Ireland reassures on bank deposits

Irish officials reassured savers on Thursday that their deposits were safe amid fears over what a possible IMF/EU bailout would mean for the country's banks.

Irish lenders have suffered outflows of corporate deposits, necessitating exceptional funding from the central bank, but Bank of Ireland and Irish Life & Permanent said this month that levels had stabilized at the end of the third quarter when the government extended its guarantee of corporate deposits.

In parliament, Finance Minister Brian Lenihan said retail deposits were also protected by government guarantee.

"I want to reassure all depositors in the guaranteed banks and building societies in Ireland that their deposits continue to be safe and secure," he said. "That guarantee is underpinned by the membership of the euro system."

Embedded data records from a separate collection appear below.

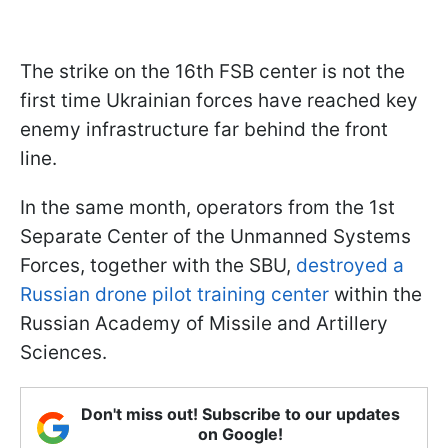
The strike on the 16th FSB center is not the
first time Ukrainian forces have reached key
enemy infrastructure far behind the front
line.
In the same month, operators from the 1st
Separate Center of the Unmanned Systems
Forces, together with the SBU,
destroyed a
Russian drone pilot training center
within the
Russian Academy of Missile and Artillery
Sciences.
Don't miss out! Subscribe to our updates
on Google!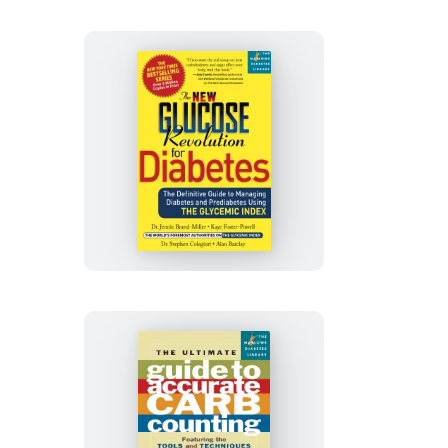
Living
People
with
Diabetes
The
New
Glucose
Revolution
for
Diabetes
The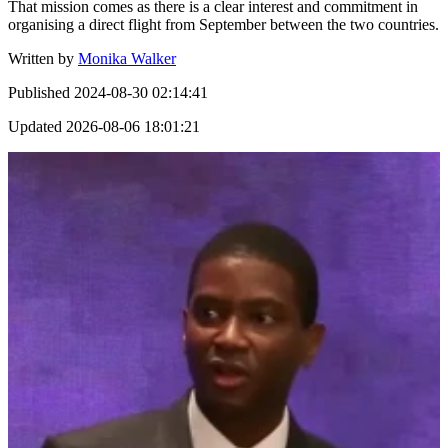
That mission comes as there is a clear interest and commitment in
organising a direct flight from September between the two countries.
Written by
Monika Walker
Published
2024-08-30 02:14:41
Updated
2026-08-06 18:01:21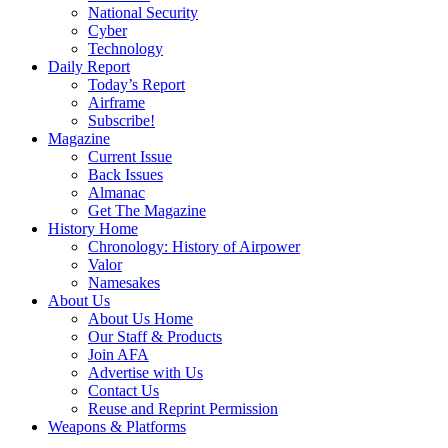
National Security
Cyber
Technology
Daily Report
Today’s Report
Airframe
Subscribe!
Magazine
Current Issue
Back Issues
Almanac
Get The Magazine
History Home
Chronology: History of Airpower
Valor
Namesakes
About Us
About Us Home
Our Staff & Products
Join AFA
Advertise with Us
Contact Us
Reuse and Reprint Permission
Weapons & Platforms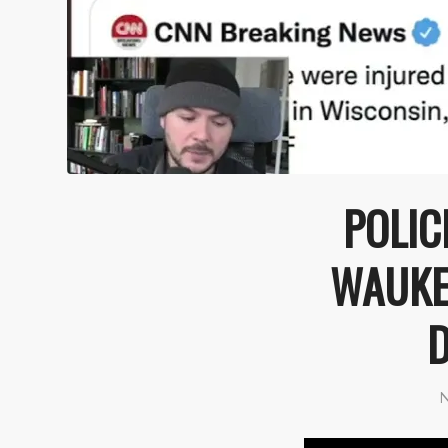
POLIC
WAUKES
D
N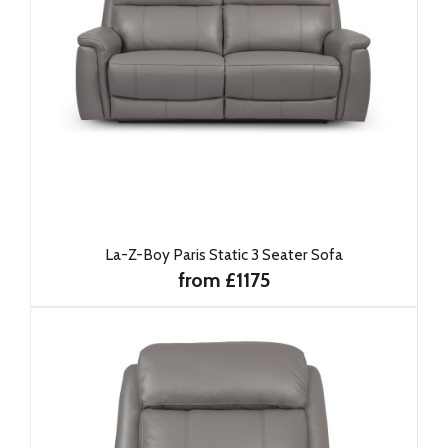
La-Z-Boy Paris Static 3 Seater Sofa
from £1175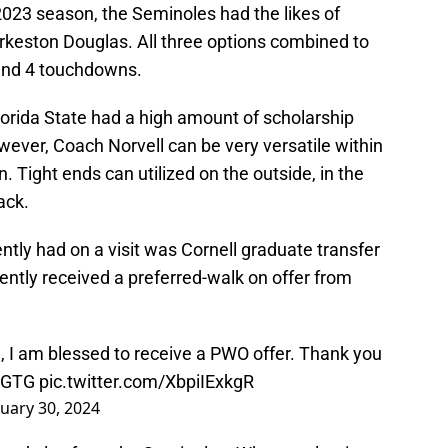
2023 season, the Seminoles had the likes of
rkeston Douglas. All three options combined to
 and 4 touchdowns.
orida State had a high amount of scholarship
owever, Coach Norvell can be very versatile within
. Tight ends can utilized on the outside, in the
back.
tly had on a visit was Cornell graduate transfer
ntly received a preferred-walk on offer from
l
, I am blessed to receive a PWO offer. Thank you
AGTG
pic.twitter.com/XbpiIExkgR
nuary 30, 2024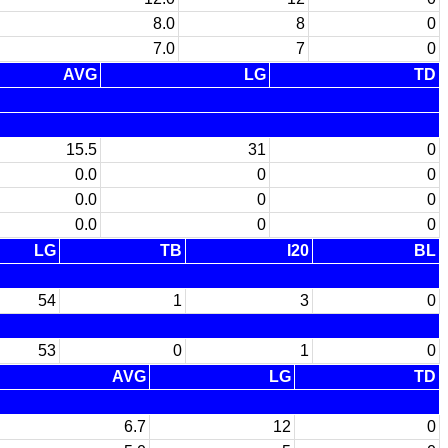
8.0
8
0
7.0
7
0
AVG
LG
TD
15.5
31
0
0.0
0
0
0.0
0
0
0.0
0
0
LG
TB
I20
BL
54
1
3
0
53
0
1
0
AVG
LG
TD
6.7
12
0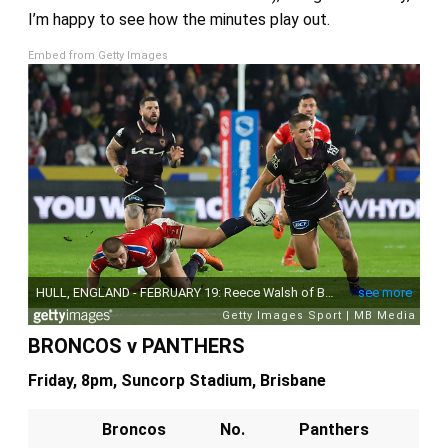
I’m happy to see how the minutes play out.
Embed from Getty Images
BRONCOS v PANTHERS
Friday, 8pm, Suncorp Stadium, Brisbane
Broncos
No.
Panthers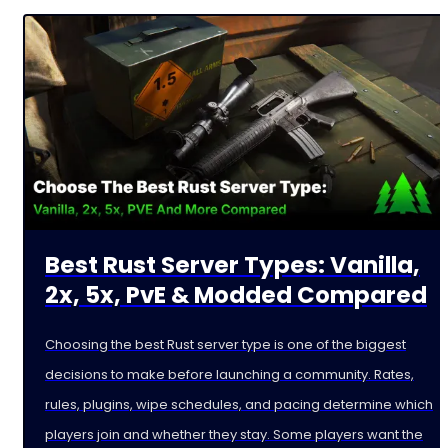
Best Rust Server Types: Vanilla,
2x, 5x, PvE & Modded Compared
Choosing the best Rust server type is one of the biggest
decisions to make before launching a community. Rates,
rules, plugins, wipe schedules, and pacing determine which
players join and whether they stay. Some players want the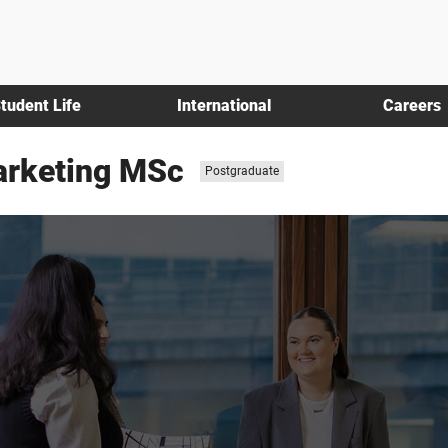
tudent Life
International
Careers
Marketing MSc
Study
Postgraduate
level: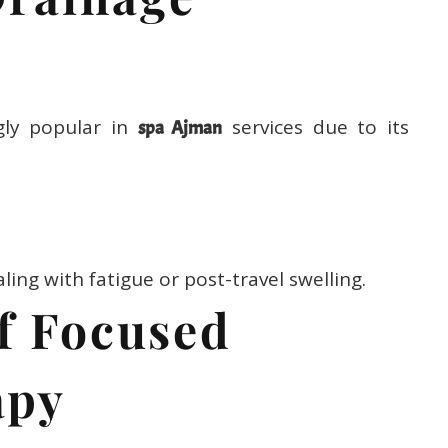
gly popular in
services due to its
spa Ajman
ealing with fatigue or post-travel swelling.
ef Focused
apy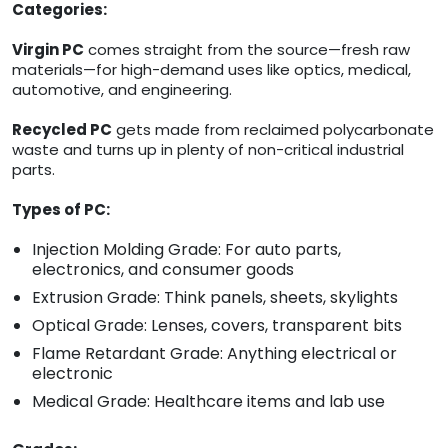
Categories:
Virgin PC
comes straight from the source—fresh raw
materials—for high-demand uses like optics, medical,
automotive, and engineering.
Recycled PC
gets made from reclaimed polycarbonate
waste and turns up in plenty of non-critical industrial
parts.
Types of PC:
Injection Molding Grade: For auto parts,
electronics, and consumer goods
Extrusion Grade: Think panels, sheets, skylights
Optical Grade: Lenses, covers, transparent bits
Flame Retardant Grade: Anything electrical or
electronic
Medical Grade: Healthcare items and lab use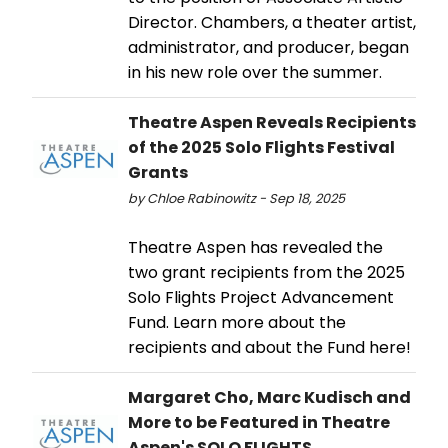
Director. Chambers, a theater artist,
administrator, and producer, began
in his new role over the summer.
Theatre Aspen Reveals Recipients
of the 2025 Solo Flights Festival
Grants
by Chloe Rabinowitz - Sep 18, 2025
Theatre Aspen has revealed the
two grant recipients from the 2025
Solo Flights Project Advancement
Fund. Learn more about the
recipients and about the Fund here!
Margaret Cho, Marc Kudisch and
More to be Featured in Theatre
Aspen's SOLO FLIGHTS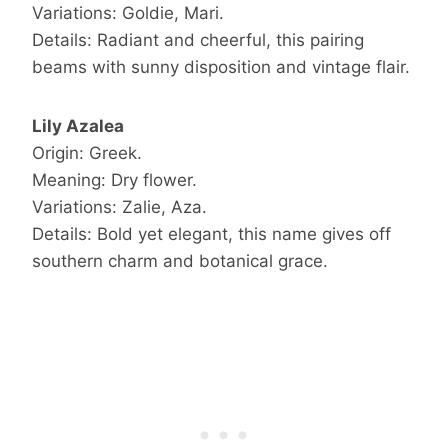
Variations: Goldie, Mari.
Details: Radiant and cheerful, this pairing
beams with sunny disposition and vintage flair.
Lily Azalea
Origin: Greek.
Meaning: Dry flower.
Variations: Zalie, Aza.
Details: Bold yet elegant, this name gives off
southern charm and botanical grace.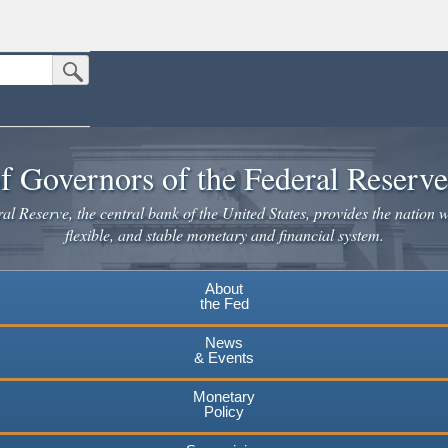
Submit Search Button
n the United States.
website. Share sensitive information only on official, secure websites.
f Governors of the Federal Reserv
l Reserve, the central bank of the United States, provides the nation w
flexible, and stable monetary and financial system.
About
the Fed
News
& Events
Monetary
Policy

Dublin is expected to receive "tens of billions" in loans from European partners and the IMF to shore up its battered banks, central bank governor Patrick Honohan said in a radio interview on Thursday.

Honohan also said the central bank had provided exceptional funding to the banks to plug "a steady drain of deposits."

Central bank data showed it had made exceptional liquidity assistance lending of nearly 35 billion euros at the end of October, up from 21.2 billion at end-September.

The European Central Bank (ECB) has also lent banks in Ireland some 130 billion euros. Analysts at Glas Securities estimate around half of that figure is for domestic Irish banks and the other half is for foreign lenders based in the country.

The prospect of an IMF/EU bailout for Ireland's banks and global headlines about the country's financial woes have triggered some concern among savers.

"I have had ... constituents ringing me to know whether they should open sterling accounts and move their money out," said Michael Noonan, finance spokesman from the main opposition party Fine Gael.

The chief executive of building society EBS told Reuters it had not seen any unusual activity. "Our customers are definitely worried ... (but) we've seen no unusual activity," Fergus Murphy said on the sidelines of a press briefing. "Thankfully so far, we've seen nothing leave us."

Allied Irish Banks will give details of its funding position in a trading update on Friday.